The Internal Revenue Service offers all taxpayers the choice of claiming the standard deduction or the sum of all itemized deductions. One itemized deduction is the amount you paid in property taxes. Many cities and states impose real estate taxes on land. If you itemize your deductions, you can use your real estate taxes to reduce your tax liability. However, unless the sum of your itemized deductions exceeds your standard deduction, you should forgo the property tax deduction.
Things You'll Need
- Schedule A
- Form 1040
Divide the number of days you owned the property by 365 to find the portion of the real estate taxes levied on the property you can deduct if you did not own the property for the entire year. If you did own the property for the entire year, the entire amount is deductible, so skip to Step 3. For example, if you owned the property for 140 days, divide 140 by 365 to get 0.3835616438356164.
Multiply the Step 1 result by the real estate taxes on the property for the entire year to find your deduction for real estate taxes.
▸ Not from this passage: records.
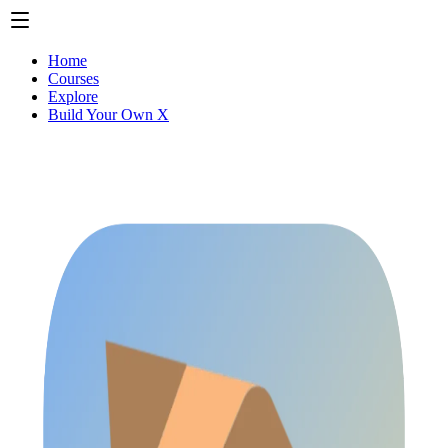
Home
Courses
Explore
Build Your Own X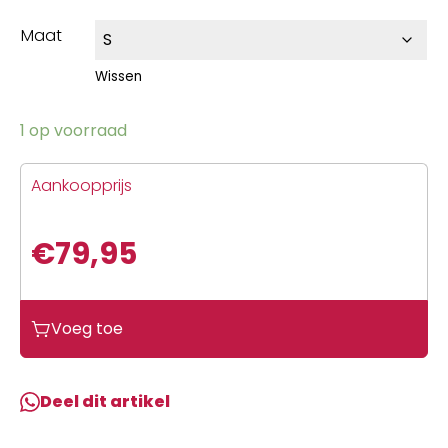
Maat
Wissen
1 op voorraad
Aankoopprijs
€
79,95
Voeg toe
Deel dit artikel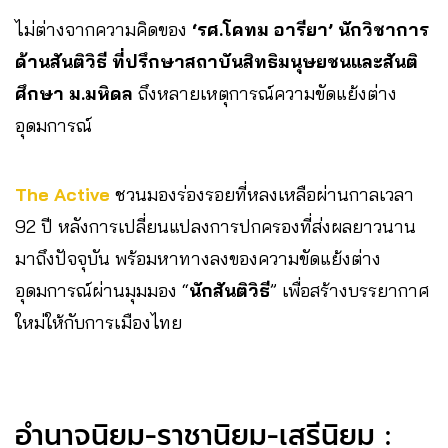
ไม่ต่างจากความคิดของ
‘รศ.โคทม อารียา’ นักวิชาการ
ด้านสันติวิธี ที่ปรึกษาสถาบันสิทธิมนุษยชนและสันติ
ศึกษา ม.มหิดล
ถึงหลายเหตุการณ์ความขัดแย้งต่าง
อุดมการณ์
The Active
ชวนมองร่องรอยที่หลงเหลือผ่านกาลเวลา
92 ปี หลังการเปลี่ยนแปลงการปกครองที่ส่งผลยาวนาน
มาถึงปัจจุบัน พร้อมหาทางลงของความขัดแย้งต่าง
อุดมการณ์ผ่านมุมมอง “
นักสันติวิธี
” เพื่อสร้างบรรยากาศ
ใหม่ให้กับการเมืองไทย
อำนาจนิยม-ราชานิยม-เสรีนิยม :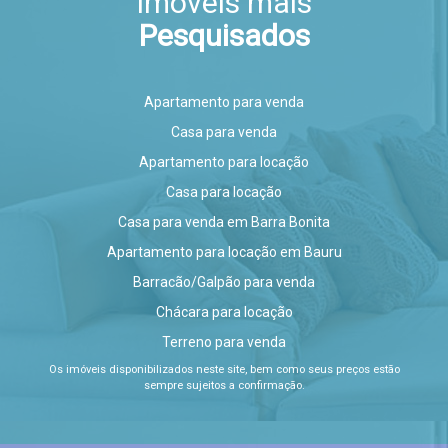
Imóveis mais
Pesquisados
Apartamento para venda
Casa para venda
Apartamento para locação
Casa para locação
Casa para venda em Barra Bonita
Apartamento para locação em Bauru
Barracão/Galpão para venda
Chácara para locação
Terreno para venda
Os imóveis disponibilizados neste site, bem como seus preços estão
sempre sujeitos a confirmação.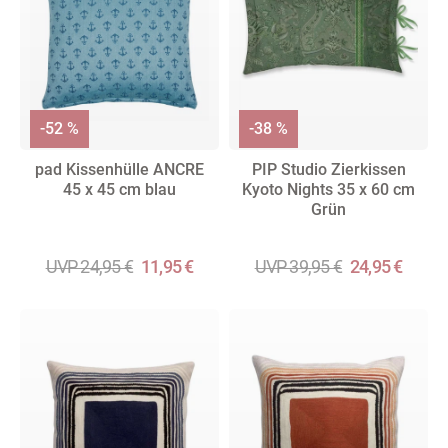
-52 %
-38 %
pad Kissenhülle ANCRE
PIP Studio Zierkissen
45 x 45 cm blau
Kyoto Nights 35 x 60 cm
Grün
UVP 24,95 €
11,95 €
UVP 39,95 €
24,95 €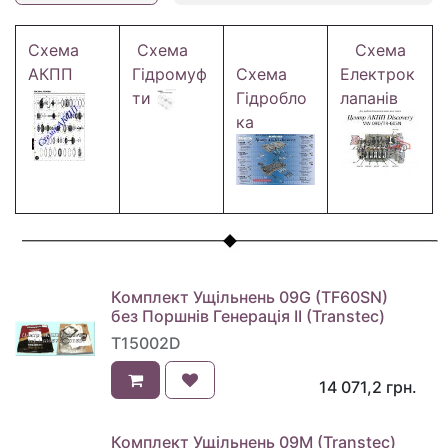
Схема
Схема
Схема
АКПП
Гідромуф
Схема
Електрок
ти
Гідробло
лапанів
ка
Комплект Ущільнень 09G (TF60SN)
без Поршнів Генерація II (Transtec)
T15002D
14 071,2
грн.
Комплект Ущільнень 09M (Transtec)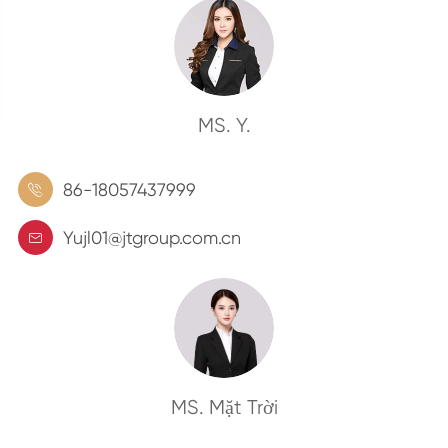
MS. Y.
86-18057437999

Yujl01@jtgroup.com.cn

MS. Mặt Trời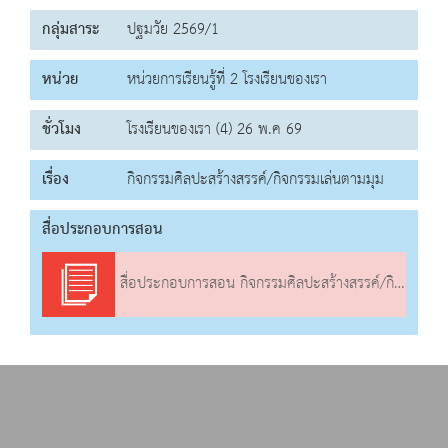
กลุ่มสาระ
ปฐมวัย 2569/1
หน่วย
หน่วยการเรียนรู้ที่ 2 โรงเรียนของเรา
ชั่วโมง
โรงเรียนของเรา (4) 26 พ.ค 69
เรื่อง
กิจกรรมศิลปะสร้างสรรค์/กิจกรรมเล่นตามมุม
สื่อประกอบการสอน
สื่อประกอบการสอน กิจกรรมศิลปะสร้างสรรค์/กิจกรรมเล่นตามมุม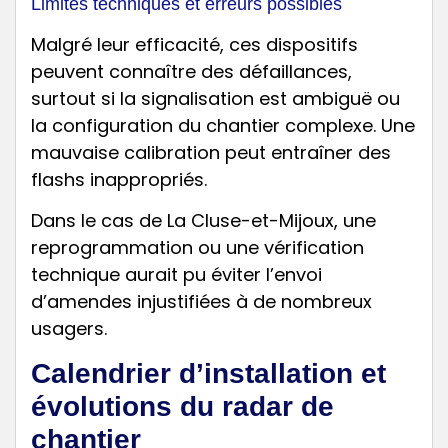
Limites techniques et erreurs possibles
Malgré leur efficacité, ces dispositifs
peuvent connaître des défaillances,
surtout si la signalisation est ambiguë ou
la configuration du chantier complexe. Une
mauvaise calibration peut entraîner des
flashs inappropriés.
Dans le cas de La Cluse-et-Mijoux, une
reprogrammation ou une vérification
technique aurait pu éviter l’envoi
d’amendes injustifiées à de nombreux
usagers.
Calendrier d’installation et
évolutions du radar de
chantier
For this example, if the total real estate taxes for the year equals $4,000, multiply $4,000 by 0.3835616438356164 to find you can deduct $1,534.25.
Report the amount of deductible real estate taxes on line 6 of Schedule A. This amount, plus your other itemized deductions, will be subtracted from your taxable income.
File your taxes with Form 1040 and report the total of your itemized deductions, including the property tax deduction, on line 40. This amount decreases your taxable income.